_DIRECTIONS FOR THIS TASK_
Can you quote the lines below exactly, starting at the line with "Правила и помощь" and going through the last one?

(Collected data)
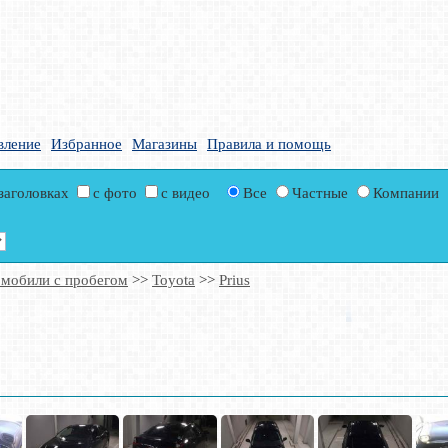
вление
Избранное
Магазины
Правила и помощь
 заголовках
с фото
с видео
Все
Частные
Компании
мобили с пробегом
>>
Toyota
>>
Prius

_FINAL ANSWER_
Правила и помощь
 заголовках
с фото
с видео
Все
Частные
Компании
мобили с пробегом
>>
Toyota
>>
Prius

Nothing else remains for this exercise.